The bottom plate 60 is also preferably a flat plate that has substantially the same outer shape as that of the top plate 10. A cavity 61 is preferably provided at the approximate center of the bottom plate 60. The two-dimensional shape of the cavity 61 is substantially the same as that of the blower chamber 41. The bottom plate 60 preferably has a thickness that is greater than the sum of the thickness of a piezoelectric element 52 and the amount of displacement of a diaphragm 51. With this structure, when the piezoelectric micro blower A is mounted on, for example, a substrate, the piezoelectric element 52 is prevented from contacting the substrate. The wall of the cavity 61 surrounds the piezoelectric element 52 of the driver 50, which will be explained later. Inlet holes 62 are preferably provided near four corners of the bottom plate 60, specifically, at locations corresponding to the positions of the inlet holes 32 and 42, respectively.

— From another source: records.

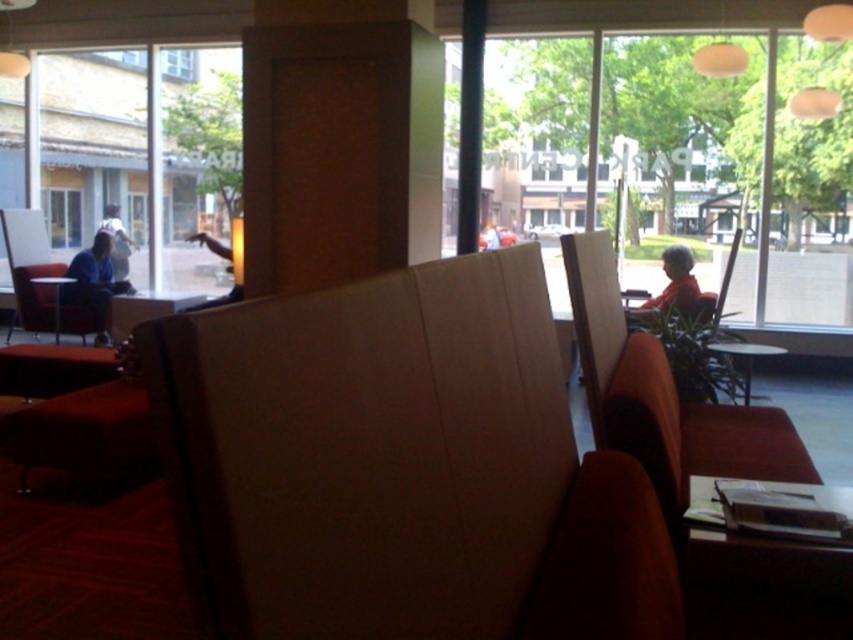 Which is in front, point (91, 272) or point (126, 240)?

Point (91, 272) is more forward.

From the picture: Who is more forward, [96,244] or [128,268]?

Point [96,244] is in front.

Identify the location of blue fabric jacket at left. (93, 284).

Does white glossy table at lower right have a lesser width compared to matte black table at left?

No, white glossy table at lower right is not thinner than matte black table at left.

Can you confirm if white glossy table at lower right is taller than matte black table at left?

Incorrect, white glossy table at lower right's height is not larger of matte black table at left's.

Between point (772, 346) and point (38, 280), which one is positioned behind?

Point (38, 280)

This screenshot has width=853, height=640. I want to click on white glossy table at lower right, so click(x=746, y=356).

Is point (723, 564) closer to viewer compared to point (99, 228)?

Yes, point (723, 564) is closer to viewer.

Consider the image. Who is lower down, wooden table at lower right or white cotton shirt at left?

wooden table at lower right is lower down.

Where is `wooden table at lower right`? The width and height of the screenshot is (853, 640). wooden table at lower right is located at coordinates (764, 588). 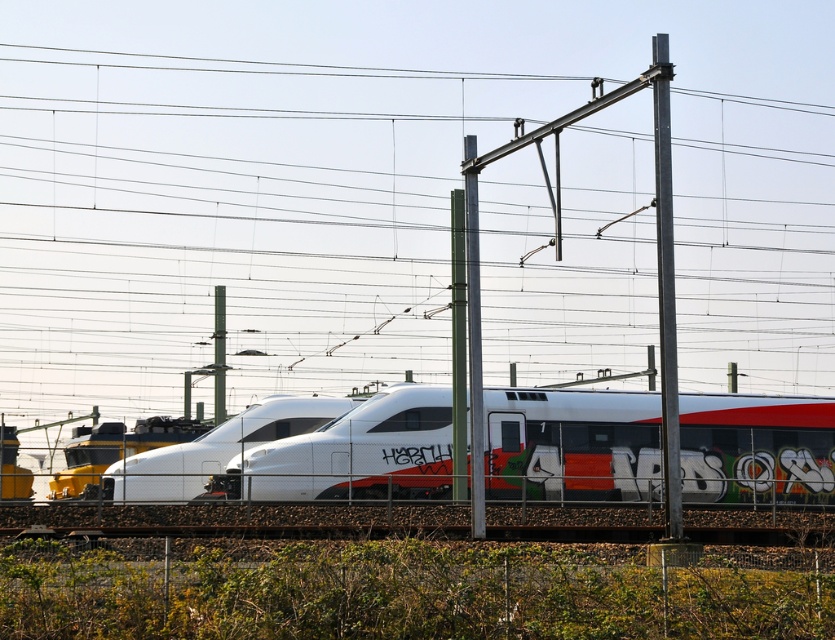 You are standing behind a chain link fence and see the white matte train at center approaching you. If the train is moving at 60 mph, how many seconds will it take for the train to reach the fence?

The white matte train at center is 129.47 feet away from the camera. Converting 60 mph to feet per second gives approximately 88 feet per second. Dividing the distance by speed, 129.47 divided by 88 equals roughly 1.47 seconds. Therefore, it will take about 1.47 seconds for the train to reach the fence.

In the scene shown: You are standing next to the chain link fence in the scene. You see the point marked by coordinates point (665, 288). What object does this point correspond to?

The point (665, 288) corresponds to the metallic gray pole at center right.

You are standing in front of the train and want to touch both points on the train. Which point should you reach first, point (606, 419) or point (454, 440)?

Point (606, 419) is closer to you, so you should reach it first. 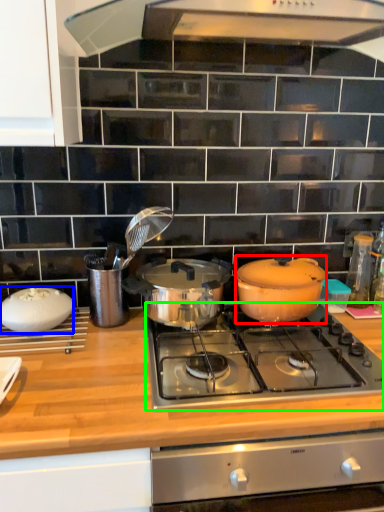 Question: Which object is the farthest from pot/pan (highlighted by a red box)? Choose among these: kitchen appliance (highlighted by a blue box) or gas stove (highlighted by a green box).

Choices:
 (A) kitchen appliance
 (B) gas stove

Answer: (A) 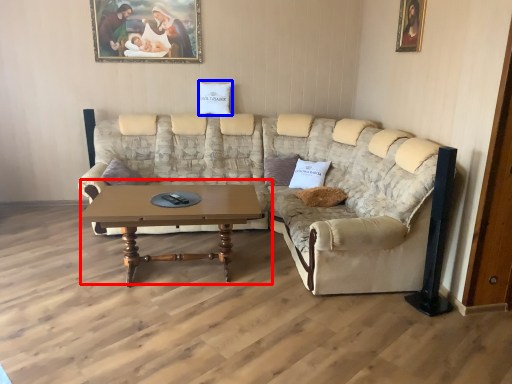 Question: Which object appears farthest to the camera in this image, coffee table (highlighted by a red box) or pillow (highlighted by a blue box)?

The driver 50 preferably includes the diaphragm 51 and the piezoelectric element 52. The piezoelectric element 52 preferably has a circular shape, for example, and is attached to the lower surface of the diaphragm 51 at the central area thereof. Besides various metal materials, such as stainless or brass, resin can be used as the material of the diaphragm 51, for example. For example, a resin plate that is made of glass epoxy resin may preferably be used as the diaphragm 51. The piezoelectric element 52 preferably has a disc shaped having a diameter less than that of the cavity 41 of the blower frame member 40. In the first preferred embodiment of the present invention, a single-plate piezoelectric ceramic including electrodes on both surfaces is preferably used as the piezoelectric element 52, for example. The piezoelectric element is attached to the back of the diaphragm 51 (i.e., one surface of the diaphragm 51 that is opposite to the other surface facing the blower chamber 41). That is, the driver 50 is preferably configured as a unimorph driver, for example. When an alternating voltage (either a sinusoidal wave or a rectangular wave) is applied to the piezoelectric element 52, the piezoelectric element 52 expands and contracts in a planar direction. As a result, the displacement of the entire body of the driver 50 in the direction of its thickness occurs due to bending. The alternating voltage applied to the piezoelectric element 52 causes the driver 50 to become displaced either in a first-order resonance mode or in a third-order resonance mode due to bending. Since such a voltage is applied thereto, it is possible to significantly increase the displacement volume of the driver 50 as compared to a case in which a voltage having any frequency other than the above-described frequency is applied thereto. Consequently, it is possible to significantly increase the flow rate.

Inlet holes 51a are preferably provided near four corners of the diaphragm 51, specifically, at locations corresponding to the locations of the inlet holes 32, 42, and 62, respectively. The inlet holes 32, 42, 51a, and 62 are aligned such that they define each of the inlet ports 8. One end of the inlet port 8 is defined as a downward open end. The other end of the inlet port 8 is in communication with the inlet passage 22.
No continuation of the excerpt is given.